I tried replacing lamps in my home with varied success.  First, I installed 1 in my kitchen ceiling where I have 4 flood lights, it came on when I turned the lights off.  I think this is because it sees the other 3 regular LED lights in the circuit and gets confused.  Also it is useless with any remote controlled home automation switch because the internal relay will switch it off when the power fails.  Same goes for room occupancy sensors that will turn off when the utility power fails and can't be turned on.  So these are most useful when used in table and floor lamps or house lighting circuits with only 1 lamp.  I'm also using them in my stairwells and hallways for safety.

If I still lived in California where earthquakes could knock out power I would use them widely as emergency lights.  Here in Maine, we get outages often in winter storms and they can last hours to days which is why I have an automatic standby generator that can power the whole property for over a week running on propane.  But the generator takes up to 15 seconds to start and these lamps will bridge that gap which I find compelling.  


Monday, November 19, 2018

Failing first generation microinverters



I installed my first array of 26 solar panels back in 2009 using state of the art microinverters made by Enphase.  I was an early adopter of the new technology that has created a paradigm change in solar power systems.  Previously an array of solar panels was wired in to a single large inverter that converts DC power from the solar panels to 240VAC that feeds in to the building.  

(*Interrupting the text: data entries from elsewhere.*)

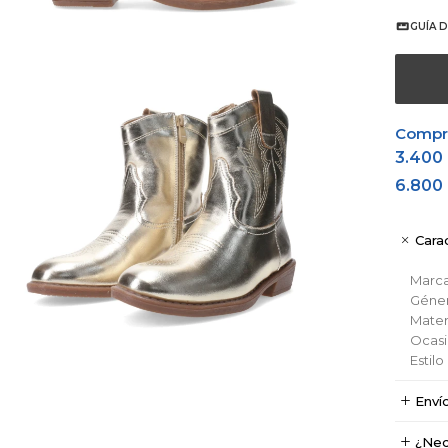
GUÍA D
Comprá
3.400
6.800
Carac
Marc
Géne
Materi
Ocas
Estil
Enví
¿Nec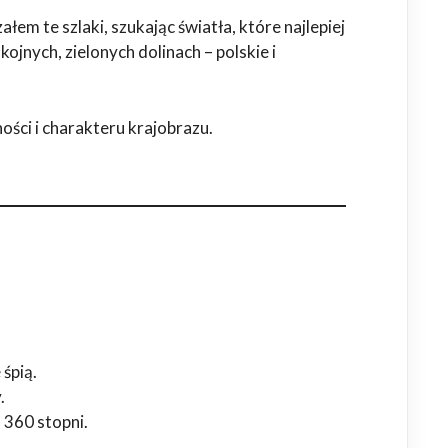
łem te szlaki, szukając światła, które najlepiej
ojnych, zielonych dolinach – polskie i
ości i charakteru krajobrazu.
 śpią.
.
 360 stopni.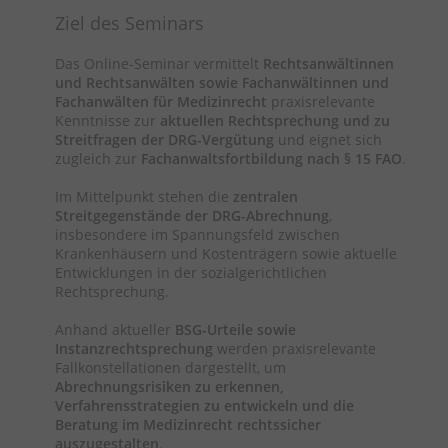
Ziel des Seminars
Das Online-Seminar vermittelt
Rechtsanwältinnen
und Rechtsanwälten sowie Fachanwältinnen und
Fachanwälten für Medizinrecht
praxisrelevante
Kenntnisse zur
aktuellen Rechtsprechung und zu
Streitfragen der DRG-Vergütung
und eignet sich
zugleich zur
Fachanwaltsfortbildung nach § 15 FAO
.
Im Mittelpunkt stehen die
zentralen
Streitgegenstände der DRG-Abrechnung
,
insbesondere im Spannungsfeld zwischen
Krankenhäusern und Kostenträgern sowie aktuelle
Entwicklungen in der sozialgerichtlichen
Rechtsprechung.
Anhand aktueller
BSG-Urteile sowie
Instanzrechtsprechung
werden praxisrelevante
Fallkonstellationen dargestellt, um
Abrechnungsrisiken zu erkennen,
Verfahrensstrategien zu entwickeln und die
Beratung im Medizinrecht rechtssicher
auszugestalten
.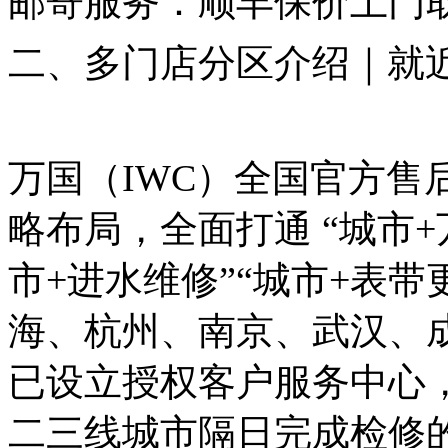
邮寄服务：顺丰保价上门
二、多门店分区介绍｜就
万国（IWC）全国官方售
略布局，全面打通
“城市+
市+进水维修”“城市+表带
海、杭州、南京、武汉、
已设立授权客户服务中心
二三线城市隔日完成检修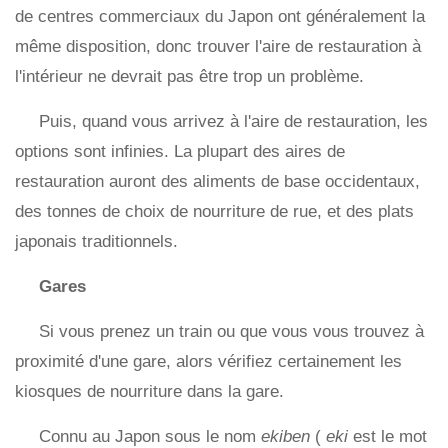
de centres commerciaux du Japon ont généralement la
même disposition, donc trouver l'aire de restauration à
l'intérieur ne devrait pas être trop un problème.
Puis, quand vous arrivez à l'aire de restauration, les
options sont infinies. La plupart des aires de
restauration auront des aliments de base occidentaux,
des tonnes de choix de nourriture de rue, et des plats
japonais traditionnels.
Gares
Si vous prenez un train ou que vous vous trouvez à
proximité d'une gare, alors vérifiez certainement les
kiosques de nourriture dans la gare.
Connu au Japon sous le nom
ekiben
(
eki
est le mot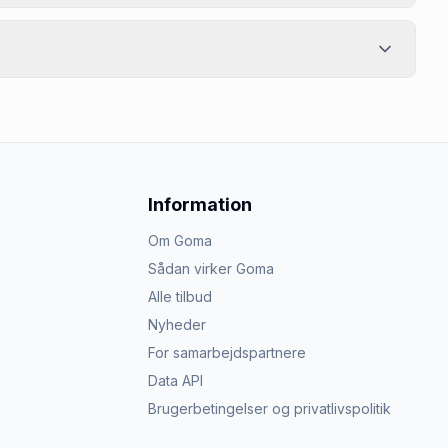
Information
Om Goma
Sådan virker Goma
Alle tilbud
Nyheder
For samarbejdspartnere
Data API
Brugerbetingelser og privatlivspolitik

Microinverters are mounted behind each individual solar panel.  This creates a granular system that allows precise monitoring of the power produced at each panel.  It also offers a more graceful failure mode, if a single microinverter or panel fails, the whole system does not go down as it would with a large central inverter.
Over the years several of these first generation microinverters have failed and Enphase have been very responsive about sending out replacement units, honoring their 15 year warranty.  Of the original 26 inverters, 4 have now required replacement.  More details here.

It is tedious to have to go up on the roof using 2 ladders with a helpful neighbor and remove one of the panels and replace the inverter below it.   I hope the replacements will last longer!  As an electrical engineer, I recognize that the electronics are operating in the harshest conditions of heat and cold up on the roof and clearly there has been a learning curve as they gather data from failed units and incrementally improve the design.

Sunday, October 28, 2018

Heating my bedroom - recovering chimney heat

In my last post I explored optimal ways to heat my bedroom using a small electric heater.  In this post I will detail how I have diverted trapped heat from around the chimney in the hallway to heat my room.  The chimney is cinder block and was exposed when my ex and I bought the house.  It was pretty ugly so I boxed it in with drywall on both floors, being careful to keep combustibles several inches from the hot surface.

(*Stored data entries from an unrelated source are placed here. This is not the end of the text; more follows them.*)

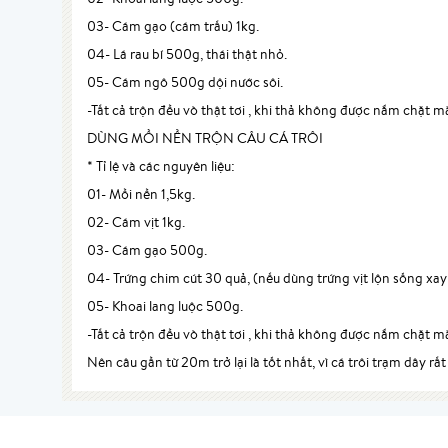
03- Cám gạo (cám trấu) 1kg.
04- Lá rau bí 500g, thái thật nhỏ.
05- Cám ngô 500g dội nước sôi.
-Tất cả trộn đều vò thật tơi , khi thả không được nắm chặt m
DÙNG MỒI NỀN TRỘN CÂU CÁ TRÔI
* Tỉ lệ và các nguyên liệu:
01- Mồi nền 1,5kg.
02- Cám vịt 1kg.
03- Cám gạo 500g.
04- Trứng chim cút 30 quả, (nếu dùng trứng vịt lộn sống xay 
05- Khoai lang luộc 500g.
-Tất cả trộn đều vò thật tơi , khi thả không được nắm chặt m
Nên câu gần từ 20m trở lại là tốt nhất, vì cá trôi trạm dây 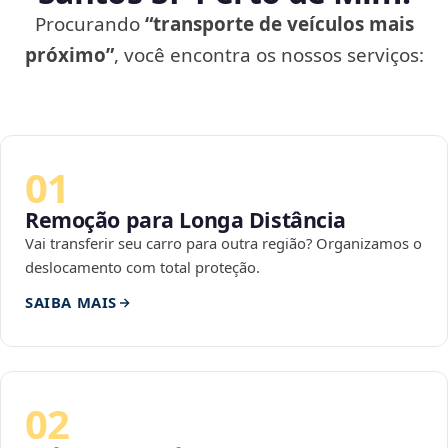
Procurando
“transporte de veículos mais
próximo”
, você encontra os nossos serviços:
01
Remoção para Longa Distância
Vai transferir seu carro para outra região? Organizamos o
deslocamento com total proteção.
SAIBA MAIS
02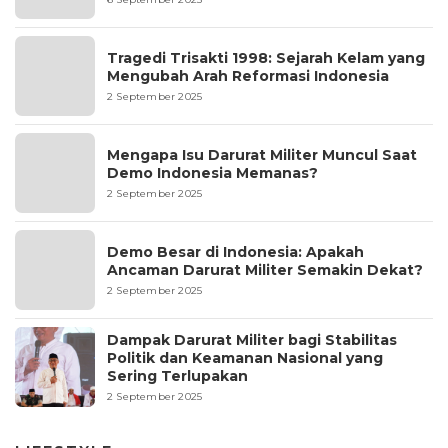
Tragedi Trisakti 1998: Sejarah Kelam yang
Mengubah Arah Reformasi Indonesia
2 September 2025
Mengapa Isu Darurat Militer Muncul Saat
Demo Indonesia Memanas?
2 September 2025
Demo Besar di Indonesia: Apakah
Ancaman Darurat Militer Semakin Dekat?
2 September 2025
Dampak Darurat Militer bagi Stabilitas
Politik dan Keamanan Nasional yang
Sering Terlupakan
2 September 2025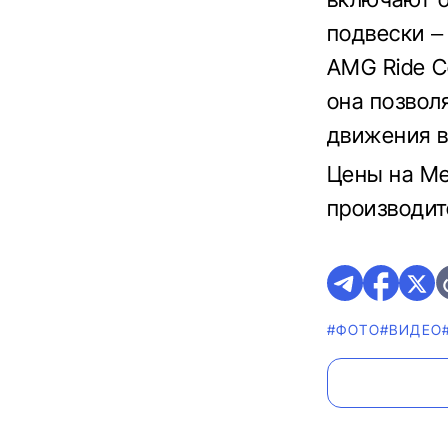
подвески –
AMG Ride C
она позвол
движения в
Цены на Me
производит
#ФОТО
#ВИДЕО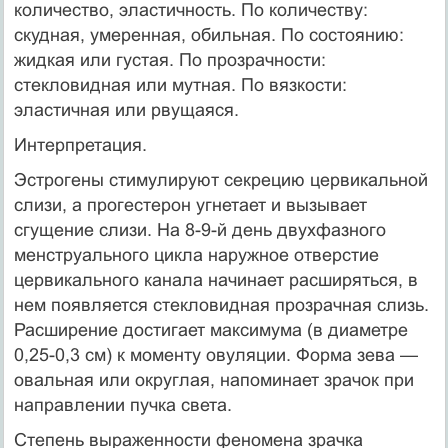
количество, эластичность. По коли­честву:
скудная, умеренная, обильная. По состоянию:
жидкая или густая. По прозрачности:
стекловидная или мутная. По вязкости:
эластичная или рвущаяся.
Интерпретация.
Эстрогены стимулируют секрецию цервикальной
слизи, а про­гестерон угнетает и вызывает
сгущение слизи. На 8-9-й день двухфазного
менструального цикла наружное отверстие
цервикального канала начинает расширяться, в
нем появляется стекло­видная прозрачная слизь.
Расширение достигает максимума (в диаметре
0,25-0,3 см) к моменту овуляции. Форма зева —
оваль­ная или округлая, напоминает зрачок при
направлении пучка света.
Степень выраженности феномена зрачка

The large wood stove in the basement is big enough to heat the whole house as heat rises from the open basement stairs and 2nd floor stairs to the bedrooms and bathroom.  The pictures below show the first floor boxed in chimney and the vents I installed to release the trapped heat.
By ventilating the closed space around the chimney I am releasing heat that could build up and prevent a chimney fire which is an added benefit.  But the primary goal was to recover this trapped heat.


My bedroom is adjacent to the chimney and I had used a similar scheme to ventilate the walled in chimney on the 2nd floor, but the vents both were in the hallway.  I decided to move the upper vent into my bedroom to divert the heat there.  This drawing shows the simple change I made:

Here's the bedroom wall before I cut the vent:
As you can see the area near the chimney is warmer than the other walls - through 2 layers of drywall!

After cutting the hole and closing off the vent in the hallway, I immediately felt warm air exiting the new vent in my bedroom.
 
With only a moderate fire going the heat coming from the vent is at least 10F hotter than the ambient room temperature. 

And after keeping the stove lit for a few days it's a lot warmer at the top vent (105F).


So I'm hoping this recovered heat will reduce the electricity needed to heat the bedroom.



Tuesday, October 23, 2018

Exploring efficeincy of electric heating my bedroom

This spring I moved into the smaller bedroom of my house so I could rent out the much larger bedroom full-time.  I had been renting the small room out on airbnb previously, but only during the warmer months .  While the large bedroom has an adequate Rinnai propane heater, the small room has no permanent heater.  As winter is approaching I have started using a small 1500W heater made by Pelonis.  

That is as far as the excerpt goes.